An estimated 6 billion phishing emails were sent to businesses daily in 2020!

What is a Phishing Attack?

Phishing is a type of social engineering where an attacker sends a fraudulent (e.g., spoofed, fake, or otherwise deceptive) message designed to trick a person into revealing sensitive information or to deploy malicious software.

Phishing is the type of cyberattack employees see the most, the reason cybercriminals favour phishing is because it has a low barrier to entry, it’s cheap and it’s effective. Phishing is an easy way for Cybercriminals to obtain passwords, user data and other credentials, enabling them to undertake other cybercrime operations like business email compromise or deploy ransomware.

An estimated 75% of organizations in the United States were hit by a phishing attack that resulted in a data breach in 2020.

 

How to spot a phishing attack?

Phishing can be tricky to spot, but these red flags should always give you pause as they’re common indicators that an e-mail is actually a phishing attempt. 

Subject Line

Is the subject line accurate? Subject lines that feature oddities like “Warning”, “Your funds have” or “Message is for a trusted” should set off alarm bells. If the subject or pre-header of the email contains spelling mistakes, usage errors, unexpected elements like emojis or other things that make it stand out from emails you regularly receive from the sender, it’s probably phishing. 

Greeting

If the greeting seems strange, be suspicious. Are the grammar, punctuation and spelling correct? Is the greeting in a different style than you usually see from this sender? Is it generic when it is usually personalised, or vice versa? Anomalies in the greeting are red flags that a message may not be legitimate.

Domain

Check the sender’s domain by looking at the email address of the sender. A message from a major corporation is going to come from that company’s usual, official domain. 

For example, If the message says it is from Sender@microsoftsecurity.com instead of Sender@microsoft.com, you should be wary. 

Word Choices, Spelling & Grammar

This is a hallmark test for a phishing message and the easiest way to uncover an attack. If the message contains a bunch of spelling and usage errors, it’s definitely suspicious. Check for grammatical errors, data that doesn’t make sense, strange word choices and problems with capitalisation or punctuation. We all make the occasional spelling error, but a message riddled with them is probably phishing. 

Style

Does this look like other messages you’ve received from this sender? Fraudulent messages may have small variations in style from the purported sender’s usual email style.

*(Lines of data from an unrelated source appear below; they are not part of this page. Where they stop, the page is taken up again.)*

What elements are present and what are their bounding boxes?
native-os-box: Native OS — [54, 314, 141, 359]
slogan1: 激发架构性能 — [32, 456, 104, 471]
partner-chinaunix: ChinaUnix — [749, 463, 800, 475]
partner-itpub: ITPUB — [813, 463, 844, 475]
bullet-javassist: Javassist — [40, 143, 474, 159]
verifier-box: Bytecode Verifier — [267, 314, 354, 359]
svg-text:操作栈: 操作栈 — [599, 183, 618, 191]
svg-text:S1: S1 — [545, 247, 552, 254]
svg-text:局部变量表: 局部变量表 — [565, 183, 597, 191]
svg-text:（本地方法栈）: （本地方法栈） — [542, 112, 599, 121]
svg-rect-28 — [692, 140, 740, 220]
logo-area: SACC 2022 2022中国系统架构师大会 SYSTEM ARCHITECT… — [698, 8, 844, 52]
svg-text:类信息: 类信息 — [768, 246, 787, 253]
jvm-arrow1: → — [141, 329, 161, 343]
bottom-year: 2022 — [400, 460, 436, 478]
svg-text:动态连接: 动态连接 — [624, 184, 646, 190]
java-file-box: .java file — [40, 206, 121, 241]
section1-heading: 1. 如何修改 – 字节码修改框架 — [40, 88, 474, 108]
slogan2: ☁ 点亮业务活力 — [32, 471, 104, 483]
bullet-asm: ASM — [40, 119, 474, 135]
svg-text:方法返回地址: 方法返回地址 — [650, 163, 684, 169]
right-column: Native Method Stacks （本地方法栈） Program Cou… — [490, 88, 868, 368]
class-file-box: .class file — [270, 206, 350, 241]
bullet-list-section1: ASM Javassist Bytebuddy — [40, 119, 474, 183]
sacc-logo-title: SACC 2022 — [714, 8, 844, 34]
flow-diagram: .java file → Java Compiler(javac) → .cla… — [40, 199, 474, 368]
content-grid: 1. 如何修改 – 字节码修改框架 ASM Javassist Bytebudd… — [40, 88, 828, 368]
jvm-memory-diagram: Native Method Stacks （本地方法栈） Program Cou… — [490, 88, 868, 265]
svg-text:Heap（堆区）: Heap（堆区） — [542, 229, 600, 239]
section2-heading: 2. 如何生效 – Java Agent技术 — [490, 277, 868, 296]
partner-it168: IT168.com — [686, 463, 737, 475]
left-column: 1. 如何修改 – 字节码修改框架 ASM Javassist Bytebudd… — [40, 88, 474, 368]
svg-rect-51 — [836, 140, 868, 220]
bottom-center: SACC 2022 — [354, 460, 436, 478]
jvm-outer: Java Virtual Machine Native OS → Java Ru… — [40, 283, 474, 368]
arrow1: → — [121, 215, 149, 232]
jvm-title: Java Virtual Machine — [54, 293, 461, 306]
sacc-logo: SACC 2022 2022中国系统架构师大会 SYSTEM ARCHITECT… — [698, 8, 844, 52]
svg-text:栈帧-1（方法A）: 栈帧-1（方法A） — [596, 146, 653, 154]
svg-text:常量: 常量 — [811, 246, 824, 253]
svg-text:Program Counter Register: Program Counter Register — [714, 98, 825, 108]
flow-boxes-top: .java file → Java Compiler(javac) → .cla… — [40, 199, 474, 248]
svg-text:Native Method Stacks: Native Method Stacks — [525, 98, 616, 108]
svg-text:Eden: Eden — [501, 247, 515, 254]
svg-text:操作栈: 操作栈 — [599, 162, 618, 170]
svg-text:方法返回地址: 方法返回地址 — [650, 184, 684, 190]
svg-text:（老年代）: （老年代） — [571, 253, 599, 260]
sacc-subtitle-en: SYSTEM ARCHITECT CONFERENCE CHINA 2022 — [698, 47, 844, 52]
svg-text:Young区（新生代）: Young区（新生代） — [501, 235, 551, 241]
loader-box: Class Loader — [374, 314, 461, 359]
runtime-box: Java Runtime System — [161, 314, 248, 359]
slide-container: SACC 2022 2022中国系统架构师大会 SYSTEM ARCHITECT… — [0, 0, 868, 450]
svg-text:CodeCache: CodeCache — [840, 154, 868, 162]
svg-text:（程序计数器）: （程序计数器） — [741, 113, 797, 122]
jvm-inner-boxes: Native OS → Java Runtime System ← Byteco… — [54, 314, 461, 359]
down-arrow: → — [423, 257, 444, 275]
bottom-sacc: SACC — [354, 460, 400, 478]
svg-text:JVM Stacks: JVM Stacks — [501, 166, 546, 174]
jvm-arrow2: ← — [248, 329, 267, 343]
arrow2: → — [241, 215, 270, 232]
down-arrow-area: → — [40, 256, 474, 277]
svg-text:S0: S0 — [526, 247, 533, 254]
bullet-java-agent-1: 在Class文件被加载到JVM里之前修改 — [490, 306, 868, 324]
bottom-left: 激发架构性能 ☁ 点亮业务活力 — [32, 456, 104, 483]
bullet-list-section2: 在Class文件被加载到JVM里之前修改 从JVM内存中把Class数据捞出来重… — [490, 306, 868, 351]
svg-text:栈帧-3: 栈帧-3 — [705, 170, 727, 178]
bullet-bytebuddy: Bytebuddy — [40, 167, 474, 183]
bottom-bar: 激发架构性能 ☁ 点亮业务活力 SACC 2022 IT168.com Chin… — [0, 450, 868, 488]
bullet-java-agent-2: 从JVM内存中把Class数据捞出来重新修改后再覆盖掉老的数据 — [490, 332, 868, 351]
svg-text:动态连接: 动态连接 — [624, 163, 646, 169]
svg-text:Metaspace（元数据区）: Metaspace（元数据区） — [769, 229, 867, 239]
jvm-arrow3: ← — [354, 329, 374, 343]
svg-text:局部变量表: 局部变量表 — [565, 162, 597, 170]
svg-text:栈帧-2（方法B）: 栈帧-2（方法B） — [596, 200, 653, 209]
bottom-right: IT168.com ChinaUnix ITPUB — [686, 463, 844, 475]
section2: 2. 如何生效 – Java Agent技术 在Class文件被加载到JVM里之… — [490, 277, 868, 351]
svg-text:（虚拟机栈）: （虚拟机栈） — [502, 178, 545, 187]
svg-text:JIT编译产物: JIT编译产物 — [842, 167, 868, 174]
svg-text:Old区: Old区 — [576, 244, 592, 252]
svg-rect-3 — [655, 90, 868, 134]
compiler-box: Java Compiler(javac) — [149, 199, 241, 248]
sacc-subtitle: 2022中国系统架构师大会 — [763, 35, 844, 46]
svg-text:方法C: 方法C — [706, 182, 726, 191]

Beware of unusual fonts, colors that are just a little off, logos that are odd or formats that aren’t quite right. 

Links

Using malicious links to capture credentials or send victims to a web page that can be used to steal their personally identifiable information (PII) or financial information is a classic phishing scam. Hovering your mouse or finger over a link will usually enable you to see the path. If the link doesn’t look like it is going to a legitimate page, don’t click on it. If you have interacted with it, definitely don’t provide any information on the page that you’re directed to because it’s almost certainly phishing. 

Attachments

Never open or download an unexpected attachment, even if it looks like a normal Microsoft 365 (formerly Office) file. Almost 50% of malicious email attachments that were sent out in 2020 were Microsoft Office files. The most popular formats are the ones that employees regularly exchange every day — Word, PowerPoint and Excel — accounted for 38% of phishing attacks. Archived files, such as .zip and .jar, account for about 37% of malicious transmissions. 

Origin

Is this someone or a company that you’ve dealt with before? Does the message claim to be from an important executive, politician or celebrity? A bank manager or tax agent you’ve never heard of? Be cautious about interacting with messages that seem too good to be true. Messages from government agencies should also be handled with care. Phishing practitioners love using fake government messages.

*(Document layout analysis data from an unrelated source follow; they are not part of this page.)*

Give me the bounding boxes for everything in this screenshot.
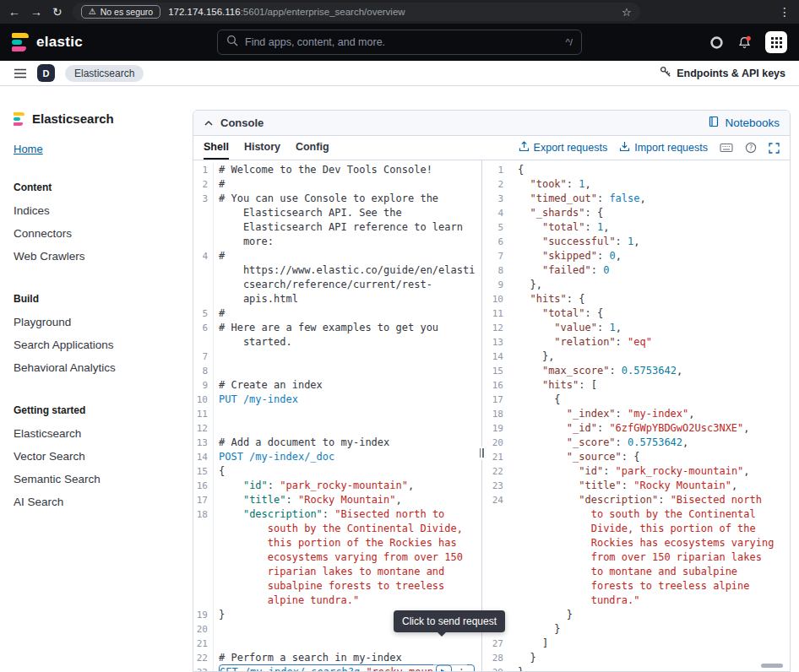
sidebar-section-content: Content <box>14 182 179 193</box>
console-collapse-button[interactable]: Console <box>204 117 264 129</box>
response-viewer[interactable]: 1{2 "took": 1,3 "timed_out": false,4 "_s… <box>482 160 790 671</box>
line-number: 8 <box>482 263 514 278</box>
url-host: 172.174.156.116 <box>168 7 240 17</box>
sidebar-item-indices[interactable]: Indices <box>14 199 179 222</box>
sidebar-item-elasticsearch[interactable]: Elasticsearch <box>14 422 179 445</box>
code-content: "_shards": { <box>518 206 774 220</box>
breadcrumb-bar: D Elasticsearch Endpoints & API keys <box>0 61 799 86</box>
code-content <box>219 407 475 421</box>
notebooks-button[interactable]: Notebooks <box>708 116 780 130</box>
code-line: 2 "took": 1, <box>482 177 790 192</box>
global-search[interactable]: ^/ <box>217 30 582 55</box>
line-number: 14 <box>193 450 214 464</box>
scrollbar-thumb[interactable] <box>761 664 783 668</box>
line-number: 17 <box>482 393 514 407</box>
console-actions: Export requests Import requests <box>519 141 780 154</box>
breadcrumb[interactable]: Elasticsearch <box>65 65 144 82</box>
back-icon[interactable]: ← <box>8 6 20 18</box>
sidebar-title: Elasticsearch <box>32 111 114 126</box>
console-editor-split: 1# Welcome to the Dev Tools Console!2#3#… <box>193 160 790 671</box>
code-content: "relation": "eq" <box>518 335 774 350</box>
sidebar-item-semantic-search[interactable]: Semantic Search <box>14 468 179 490</box>
code-content: ] <box>518 637 774 651</box>
line-number: 28 <box>482 651 514 665</box>
sidebar-item-web-crawlers[interactable]: Web Crawlers <box>14 245 179 268</box>
code-line: 5 "total": 1, <box>482 220 790 235</box>
menu-icon[interactable] <box>14 68 27 79</box>
tab-shell[interactable]: Shell <box>204 136 229 160</box>
code-content: { <box>518 393 774 407</box>
response-pane[interactable]: 1{2 "took": 1,3 "timed_out": false,4 "_s… <box>482 160 790 671</box>
line-number: 20 <box>193 622 214 637</box>
code-line: 20 "_score": 0.5753642, <box>482 436 790 450</box>
code-line: 13# Add a document to my-index <box>193 436 481 450</box>
deployment-avatar[interactable]: D <box>37 64 55 82</box>
code-content: # https://www.elastic.co/guide/en/elasti… <box>219 249 475 306</box>
sidebar-item-ai-search[interactable]: AI Search <box>14 490 179 513</box>
code-line: 22# Perform a search in my-index <box>193 651 481 665</box>
code-content: "timed_out": false, <box>518 192 774 206</box>
endpoints-api-keys-button[interactable]: Endpoints & API keys <box>660 66 785 80</box>
sidebar-item-home[interactable]: Home <box>14 143 43 155</box>
reload-icon[interactable]: ↻ <box>52 6 63 18</box>
line-number: 4 <box>193 249 214 306</box>
sidebar-item-search-applications[interactable]: Search Applications <box>14 333 179 356</box>
send-request-button[interactable] <box>436 664 452 671</box>
bookmark-star-icon[interactable]: ☆ <box>622 6 632 19</box>
line-number: 14 <box>482 350 514 364</box>
sidebar-item-behavioral-analytics[interactable]: Behavioral Analytics <box>14 356 179 379</box>
line-number: 6 <box>482 235 514 249</box>
request-editor-pane[interactable]: 1# Welcome to the Dev Tools Console!2#3#… <box>193 160 481 671</box>
address-bar[interactable]: ⚠ No es seguro 172.174.156.116:5601/app/… <box>73 3 640 21</box>
code-line: 15 "max_score": 0.5753642, <box>482 364 790 378</box>
help-icon[interactable]: ? <box>745 142 757 154</box>
setup-guide-icon[interactable] <box>709 35 724 50</box>
import-icon <box>619 141 630 154</box>
line-number: 19 <box>482 421 514 436</box>
line-number: 10 <box>482 292 514 306</box>
code-content: }, <box>518 350 774 364</box>
elastic-logo-icon <box>12 33 29 51</box>
sidebar-item-vector-search[interactable]: Vector Search <box>14 445 179 468</box>
line-number: 13 <box>193 436 214 450</box>
global-search-input[interactable] <box>245 36 558 48</box>
code-line: 17 { <box>482 393 790 407</box>
code-content: "total": 1, <box>518 220 774 235</box>
page-body: Elasticsearch Home ContentIndicesConnect… <box>0 86 799 672</box>
code-line: 18 "description": "Bisected north to sou… <box>193 507 481 608</box>
code-line: 3# You can use Console to explore the El… <box>193 192 481 249</box>
elastic-logo[interactable]: elastic <box>12 33 181 51</box>
request-menu-icon[interactable]: ⋮ <box>455 667 467 672</box>
tab-config[interactable]: Config <box>296 136 329 160</box>
sidebar-item-playground[interactable]: Playground <box>14 311 179 333</box>
keyboard-shortcuts-icon[interactable] <box>720 143 733 153</box>
tab-history[interactable]: History <box>244 136 280 160</box>
notebook-icon <box>708 116 720 130</box>
code-content: "total": { <box>518 306 774 321</box>
line-number: 12 <box>193 421 214 436</box>
not-secure-chip[interactable]: ⚠ No es seguro <box>81 5 160 19</box>
code-content: "description": "Bisected north to south … <box>219 507 475 608</box>
line-number: 1 <box>193 163 214 177</box>
browser-menu-icon[interactable]: ⋮ <box>779 6 791 18</box>
code-content: "max_score": 0.5753642, <box>518 364 774 378</box>
code-content: { <box>518 163 774 177</box>
forward-icon[interactable]: → <box>30 6 42 18</box>
line-number: 9 <box>193 378 214 393</box>
code-line: 1{ <box>482 163 790 177</box>
code-line: 12 <box>193 421 481 436</box>
sidebar-item-connectors[interactable]: Connectors <box>14 222 179 245</box>
fullscreen-icon[interactable] <box>769 143 780 154</box>
code-line: 1# Welcome to the Dev Tools Console! <box>193 163 481 177</box>
code-content: "title": "Rocky Mountain", <box>518 479 774 493</box>
code-line: 11 "total": { <box>482 306 790 321</box>
notifications-icon[interactable] <box>737 35 752 50</box>
request-editor[interactable]: 1# Welcome to the Dev Tools Console!2#3#… <box>193 160 481 671</box>
elasticsearch-product-icon <box>14 112 24 126</box>
line-number: 15 <box>193 464 214 479</box>
apps-grid-icon[interactable] <box>765 31 787 53</box>
import-requests-button[interactable]: Import requests <box>619 141 708 154</box>
code-line: 8 "failed": 0 <box>482 263 790 278</box>
export-requests-button[interactable]: Export requests <box>519 141 608 154</box>
code-line: 29} <box>482 665 790 671</box>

How Can I Protect My Business from Phishing Attacks

Cybersecurity requires a multi-layered approach to fully protect your business.

Protecting your employees from phishing equally requires a number of different layers of protection.

  1. The first should be training! Security Awareness training, prepares employees to recognise the threat of cybercrime and how to avoid the dangers. 
  2. The second is simulated Phishing E-mails. Test phishing E-mails are sent to employees to allow them to review and fine tune their new knowledge.
  3. Lastly an integrated threat protection service to filter and remove dangerous E-mails and files from reaching employees in the first place.

 

MSnet was founded with a passion to assist businesses from the threat of Cybercrime.

Our Mission is to empower businesses with the knowledge, Training and Services required in safeguarding them from Cybercriminal activity.

If you would like more information please reach out our team on 01489 539700 or use the Contact US button below

Categories
Cyber Security Education

SME Data Breaches

SME Data Breaches in 2021

Security words as a concept

A data breach is a nightmare for any company, and it’s one that more businesses in more industries are having to face today. About 85% of IT professionals foresee a data breach at their business in the next 12 months.

Cybercriminals are hungry for data that they can sell in the booming dark web data markets for a hefty profit, spawning an unprecedented increase in data-focused cybercrime that’s rocking businesses of every size and it isn’t going to stop anytime soon!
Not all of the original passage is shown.